Thus, full of expectation I started reading Dieser Berliner Sommer (“This Berlin Summer”), Friedrich Kröhnke‘s latest novel. Getting acquainted with Friedrich Kröhnke has been fascinating for me. P14, Kröhnke‘s autobiographical novel about the relationship between a “Wessi”-author and an “Ossi”-boy before the fall of the Berlin-wall, is regarded by me as an excellent piece of literary art. The meeting of the particularly vain author and the fascinated critic/interviewer has left its traces (see first issue of KOINOS).

The greater my disappointment as I turned the last page of Dieser Berliner Sommer. The book contains 21 short stories, only some of which are funny or surprising.
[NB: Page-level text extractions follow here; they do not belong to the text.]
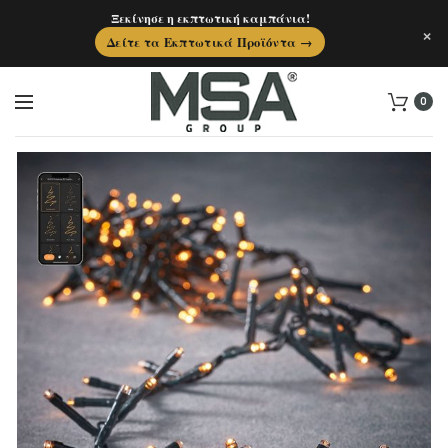
Ξεκίνησε η εκπτωτική καμπάνια!
×
Δείτε τα Εκπτωτικά Προϊόντα →
0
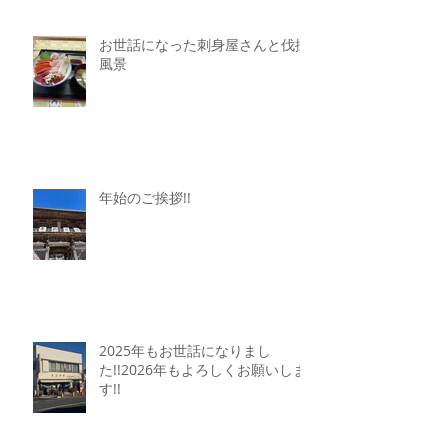
お世話になった刺身屋さんと伐採
風景
年始のご挨拶!!
2025年もお世話になりまし
た!!2026年もよろしくお願いしま
す!!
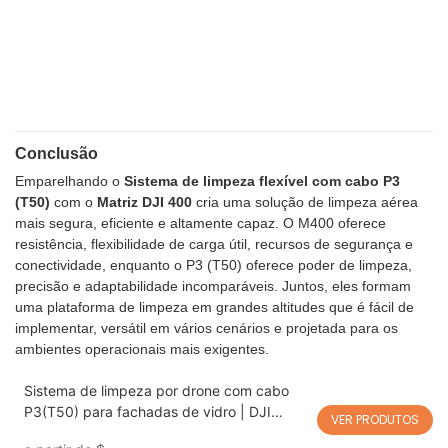
Conclusão
Emparelhando o
Sistema de limpeza flexível com cabo P3
(T50)
com o
Matriz DJI 400
cria uma solução de limpeza aérea
mais segura, eficiente e altamente capaz. O M400 oferece
resistência, flexibilidade de carga útil, recursos de segurança e
conectividade, enquanto o P3 (T50) oferece poder de limpeza,
precisão e adaptabilidade incomparáveis. Juntos, eles formam
uma plataforma de limpeza em grandes altitudes que é fácil de
implementar, versátil em vários cenários e projetada para os
ambientes operacionais mais exigentes.
Sistema de limpeza por drone com cabo
P3(T50) para fachadas de vidro | DJI
VER PRODUTOS
Matrice 400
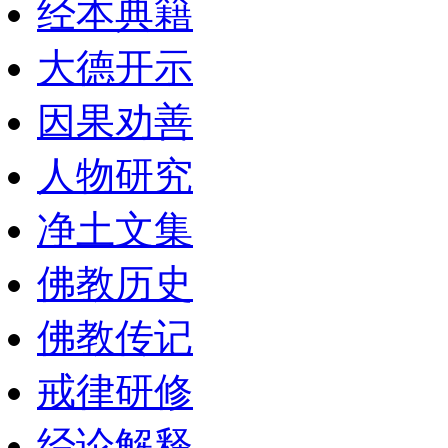
经本典籍
大德开示
因果劝善
人物研究
净土文集
佛教历史
佛教传记
戒律研修
经论解释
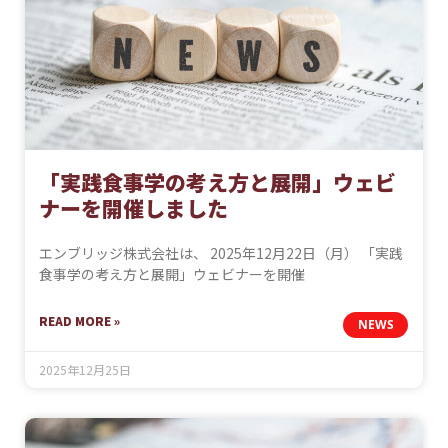
「実践食事学の考え方と展開」ウェビ
ナーを開催しました
エンブリッジ株式会社は、 2025年12月22日（月） 「実践
食事学の考え方と展開」ウェビナーを開催
READ MORE »
NEWS
2025年12月25日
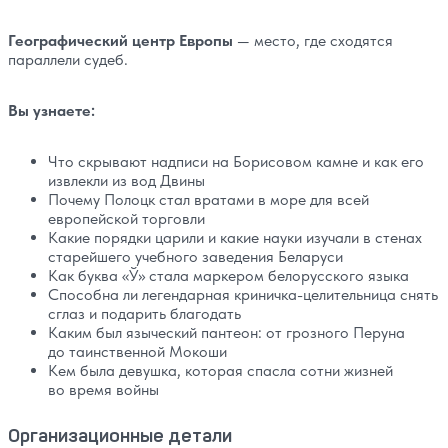
Географический центр Европы
— место, где сходятся
параллели судеб.
Вы узнаете:
Что скрывают надписи на Борисовом камне и как его
извлекли из вод Двины
Почему Полоцк стал вратами в море для всей
европейской торговли
Какие порядки царили и какие науки изучали в стенах
старейшего учебного заведения Беларуси
Как буква «Ў» стала маркером белорусского языка
Способна ли легендарная криничка-целительница снять
сглаз и подарить благодать
Каким был языческий пантеон: от грозного Перуна
до таинственной Мокоши
Кем была девушка, которая спасла сотни жизней
во время войны
Организационные детали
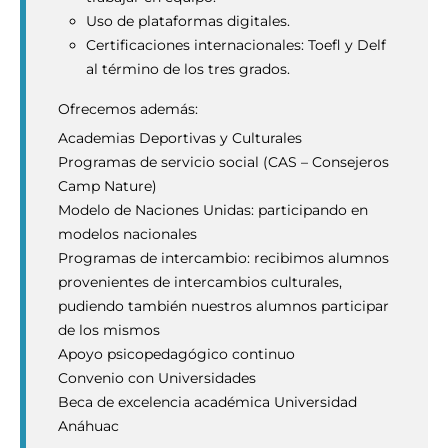
Uso de plataformas digitales.
Certificaciones internacionales: Toefl y Delf
al término de los tres grados.
Ofrecemos además:
Academias Deportivas y Culturales
Programas de servicio social (CAS – Consejeros
Camp Nature)
Modelo de Naciones Unidas: participando en
modelos nacionales
Programas de intercambio: recibimos alumnos
provenientes de intercambios culturales,
pudiendo también nuestros alumnos participar
de los mismos
Apoyo psicopedagógico continuo
Convenio con Universidades
Beca de excelencia académica Universidad
Anáhuac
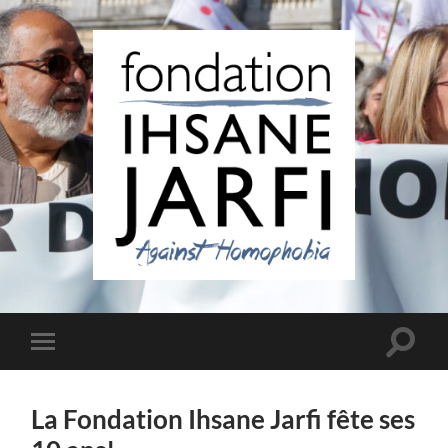
Fondation
Ihsane
Jarfi
Toggle
Toggle
search
mobile
field
menu
La Fondation Ihsane Jarfi fête ses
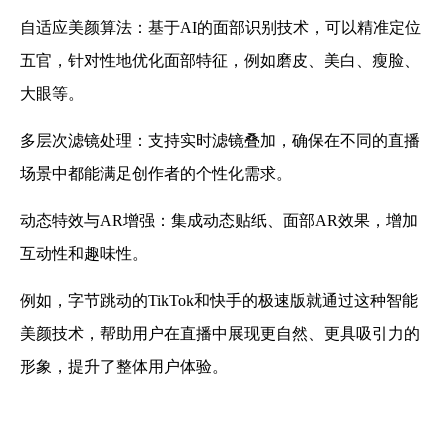
自适应美颜算法
：基于AI的面部识别技术，可以精准定位
五官，针对性地优化面部特征，例如磨皮、美白、瘦脸、
大眼等。
多层次滤镜处理：支持实时滤镜叠加，确保在不同的直播
场景中都能满足创作者的个性化需求。
动态特效与AR增强：集成动态贴纸、面部AR效果，增加
互动性和趣味性。
例如，字节跳动的TikTok和快手的极速版就通过这种智能
美颜技术，帮助用户在直播中展现更自然、更具吸引力的
形象，提升了整体用户体验。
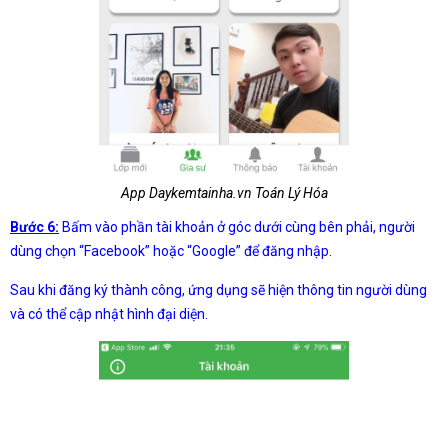
App Daykemtainha.vn Toán Lý Hóa
Bước 6:
Bấm vào phần tài khoản ở góc dưới cùng bên phải, người
dùng chọn “Facebook” hoặc “Google” để đăng nhập.
Sau khi đăng ký thành công, ứng dụng sẽ hiện thông tin người dùng
và có thể cập nhật hình đại diện.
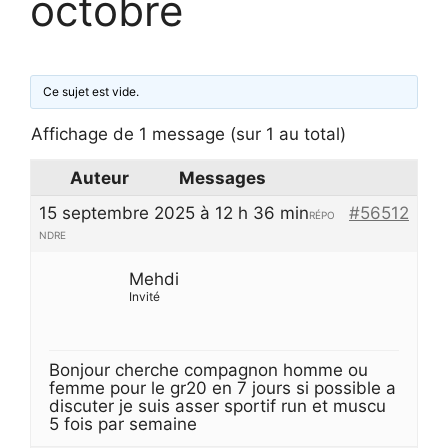
octobre
Ce sujet est vide.
Affichage de 1 message (sur 1 au total)
Auteur
Messages
15 septembre 2025 à 12 h 36 min
#56512
RÉPO
NDRE
Mehdi
Invité
Bonjour cherche compagnon homme ou
femme pour le gr20 en 7 jours si possible a
discuter je suis asser sportif run et muscu
5 fois par semaine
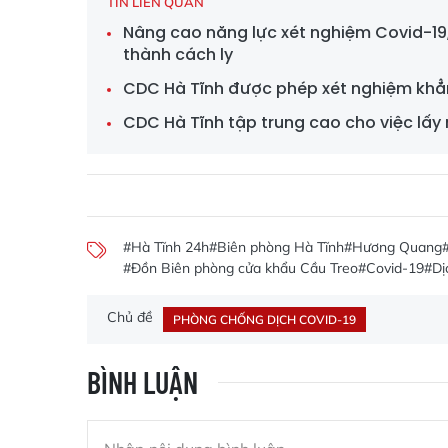
TIN LIÊN QUAN
Nâng cao năng lực xét nghiệm Covid-19
thành cách ly
CDC Hà Tĩnh được phép xét nghiệm khẳn
CDC Hà Tĩnh tập trung cao cho việc lấy
#Hà Tĩnh 24h
#Biên phòng Hà Tĩnh
#Hương Quang
#Đồn Biên phòng cửa khẩu Cầu Treo
#Covid-19
#Dị
Chủ đề
PHÒNG CHỐNG DỊCH COVID-19
BÌNH LUẬN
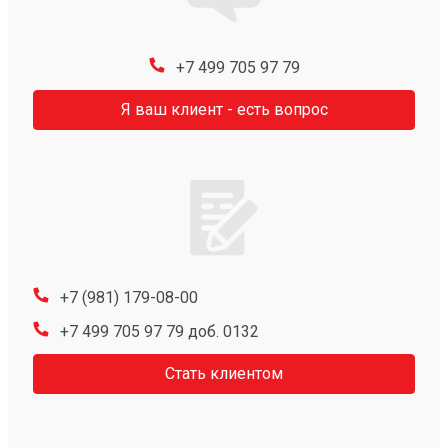
+7 499 705 97 79
Я ваш клиент - есть вопрос
+7 (981) 179-08-00
+7 499 705 97 79 доб. 0132
Стать клиентом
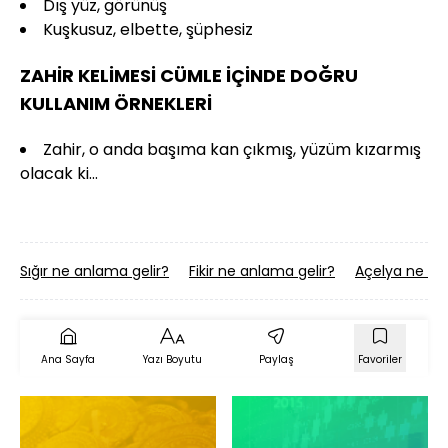
Dış yüz, görünüş
Kuşkusuz, elbette, şüphesiz
ZAHİR KELİMESİ CÜMLE İÇİNDE DOĞRU
KULLANIM ÖRNEKLERİ
Zahir, o anda başıma kan çıkmış, yüzüm kızarmış
olacak ki...
Sığır ne anlama gelir?
Fikir ne anlama gelir?
Açelya ne an
Ana Sayfa
Yazı Boyutu
Paylaş
Favoriler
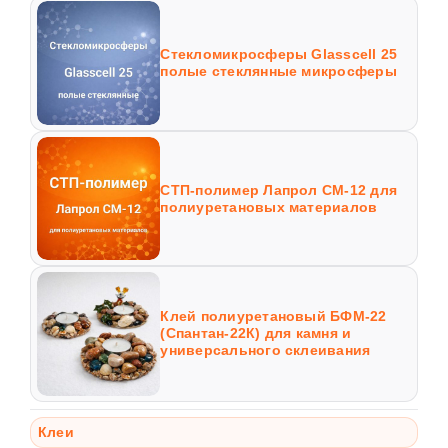
Стекломикросферы Glasscell 25
полые стеклянные микросферы
СТП-полимер Лапрол СМ-12 для
полиуретановых материалов
Клей полиуретановый БФМ-22
(Спантан-22К) для камня и
универсального склеивания
Клеи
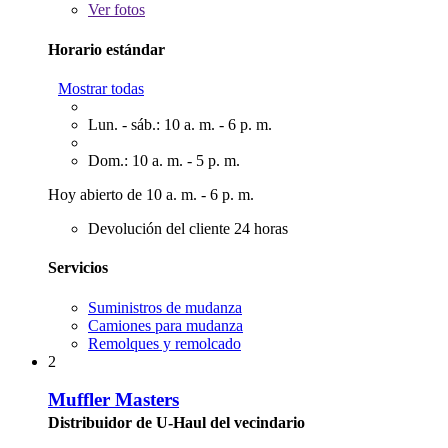
Ver
fotos
Horario estándar
Mostrar todas
Lun. - sáb.: 10 a. m. - 6 p. m.
Dom.: 10 a. m. - 5 p. m.
Hoy abierto de 10 a. m. - 6 p. m.
Devolución del cliente 24 horas
Servicios
Suministros de mudanza
Camiones para mudanza
Remolques y remolcado
2
Muffler Masters
Distribuidor de U-Haul del vecindario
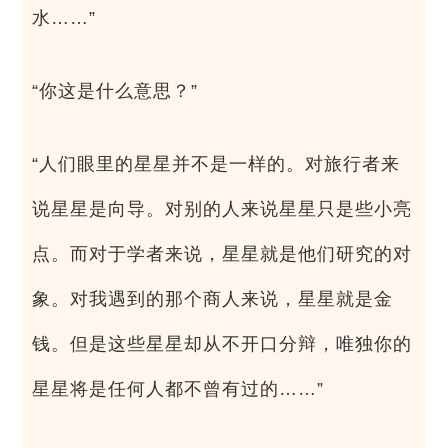
水……”
“你这是什么意思？”
“人们眼里的星星并不是一样的。对旅行者来
说星星是向导。对别的人来说星星只是些小亮
点。而对于学者来说，星星就是他们研究的对
象。对我遇到的那个商人来说，星星就是金
钱。但是这些星星却从不开口分辩，唯独你的
星星将是任何人都不曾有过的……”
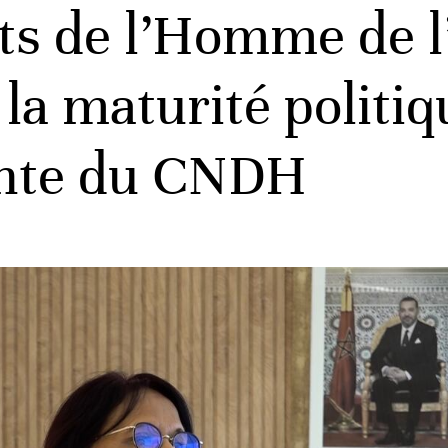
its de l’Homme de
 la maturité politi
ente du CNDH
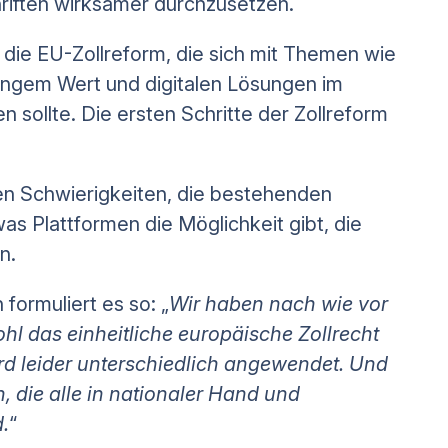
chriften wirksamer durchzusetzen.
 die EU-Zollreform, die sich mit Themen wie
ngem Wert und digitalen Lösungen im
 sollte. Die ersten Schritte der Zollreform
en Schwierigkeiten, die bestehenden
as Plattformen die Möglichkeit gibt, die
n.
ormuliert es so: „
Wir haben nach wie vor
hl das einheitliche europäische Zollrecht
d leider unterschiedlich angewendet. Und
 die alle in nationaler Hand und
.
“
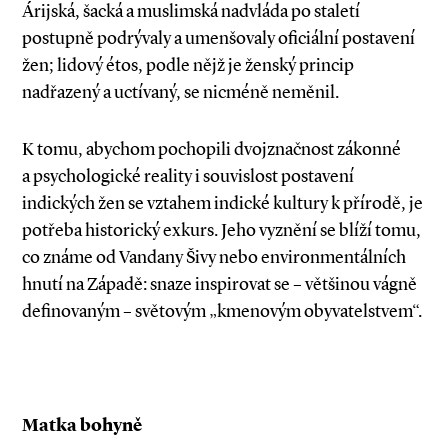
Árijská, šacká a muslimská nadvláda po staletí
postupně podrývaly a umenšovaly oficiální postavení
žen; lidový étos, podle nějž je ženský princip
nadřazený a uctívaný, se nicméně neměnil.
K tomu, abychom pochopili dvojznačnost zákonné
a psychologické reality i souvislost postavení
indických žen se vztahem indické kultury k přírodě, je
potřeba historický exkurs. Jeho vyznění se blíží tomu,
co známe od Vandany Šivy nebo environmentálních
hnutí na Západě: snaze inspirovat se – většinou vágně
definovaným – světovým „kmenovým obyvatelstvem“.
Matka bohyně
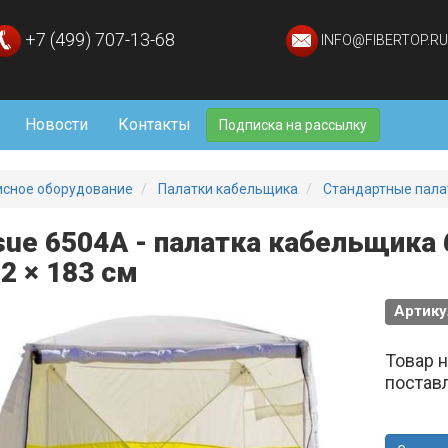
+7 (499) 707-13-68
INFO@FIBERTOP.RU
Новости
Контакты
Подписка на рассылку
исное оборудование
Палатки кабельщика
Стандартные пала
sue 6504А - палатка кабельщика
22 × 183 см
Артику
Товар 
постав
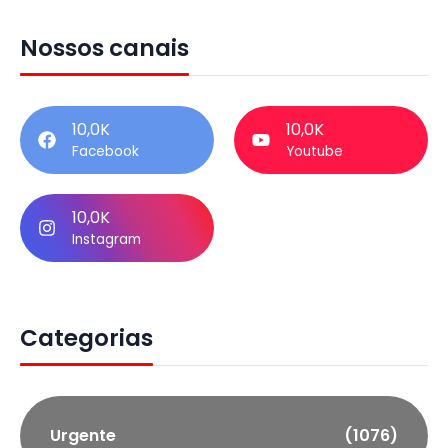
Nossos canais
10,0K
10,0K
Facebook
Youtube
10,0K
Instagram
Categorias
Urgente
(1076)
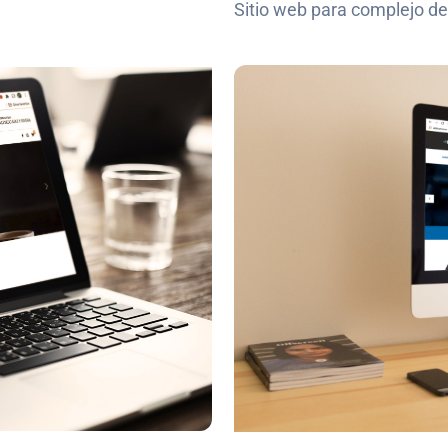
Sitio web para complejo d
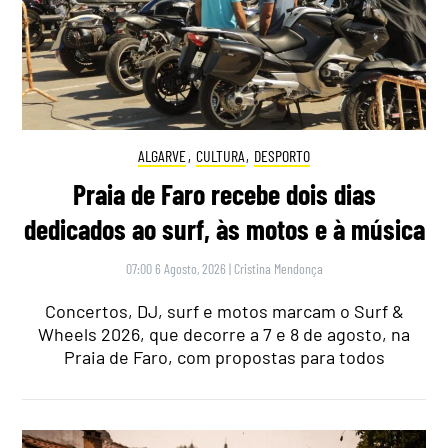
ALGARVE
,
CULTURA
,
DESPORTO
Praia de Faro recebe dois dias
dedicados ao surf, às motos e à música
07:00 6 Agosto, 2026
|
Cristina Mendonça
Concertos, DJ, surf e motos marcam o Surf &
Wheels 2026, que decorre a 7 e 8 de agosto, na
Praia de Faro, com propostas para todos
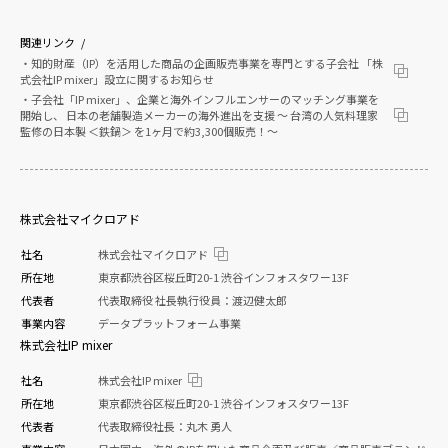
関連リンク
・知的財産（IP）を活用した商品の企画販売事業を専門とする子会社 「株
式会社IP mixer」設立に関するお知らせ
・子会社「IP mixer」、企業と海外インフルエンサーのマッチング事業を
開始し、 日本の老舗製造メーカーの海外進出を支援 〜 台湾の人気料理家
監修の日本製 ＜鉄鍋＞ を1ヶ月で約3,300個販売！〜
株式会社マイクロアド
社名
株式会社マイクロアド
所在地
東京都渋谷区桜丘町20-1 渋谷インフォスタワー13F
代表者
代表取締役 社長執行役員：渡辺健太郎
事業内容
データプラットフォーム事業
株式会社IP mixer
社名
株式会社IP mixer
所在地
東京都渋谷区桜丘町20-1 渋谷インフォスタワー13F
代表者
代表取締役社長：丸木 勇人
Such as “Von dem König Salomo”, in which Kröhnke describes a meeting between himself and a dying, sadistically inclined pederast clergyman, who wishes to have his huge collection of pornography transferred to the “Archives of deviant sexuality”. In “Jan Dalleman” the main character travels to several Asian pleasure grounds only to come to the conclusion that boys in the different cities have already been “informed” by the Dutchman Jan Dalleman. Jan seems to have left his traces everywhere. So the main character, in desperation, decides to present himself with Dutch cheese in order to get the most beautiful boy...
The stories in Dieser Berliner Sommer have the feel of unshaped diary notes. They are presented to the reader in a messy and insufficiently adapted way. In the book the characters (man and boy) circle around each other and, apart from a lot of travelling to - and longing for - exotic locales, there’s a lot of jabbering. Rudi Heiser’s drawings, with boys’ lower body parts as their central theme, suggest a lot more than Kröhnke’s stories deliver. In some stories Kröhnke even tries to be exalted, which results in ludicrous rhetoric. In one of those bombastic concoctions however, the nail, in my opinion, is hit right on the head when the “I character” relates his wishes to a fish. After speaking out his wish for a nice house instead of his pisspot-bedsit dwellings, he further wishes for: “... a job which makes one a lot of money without having to work at all”.
This is quite appropriate to the impression Dieser Berliner Sommer gave me: that of a market-filling, easy little money-maker.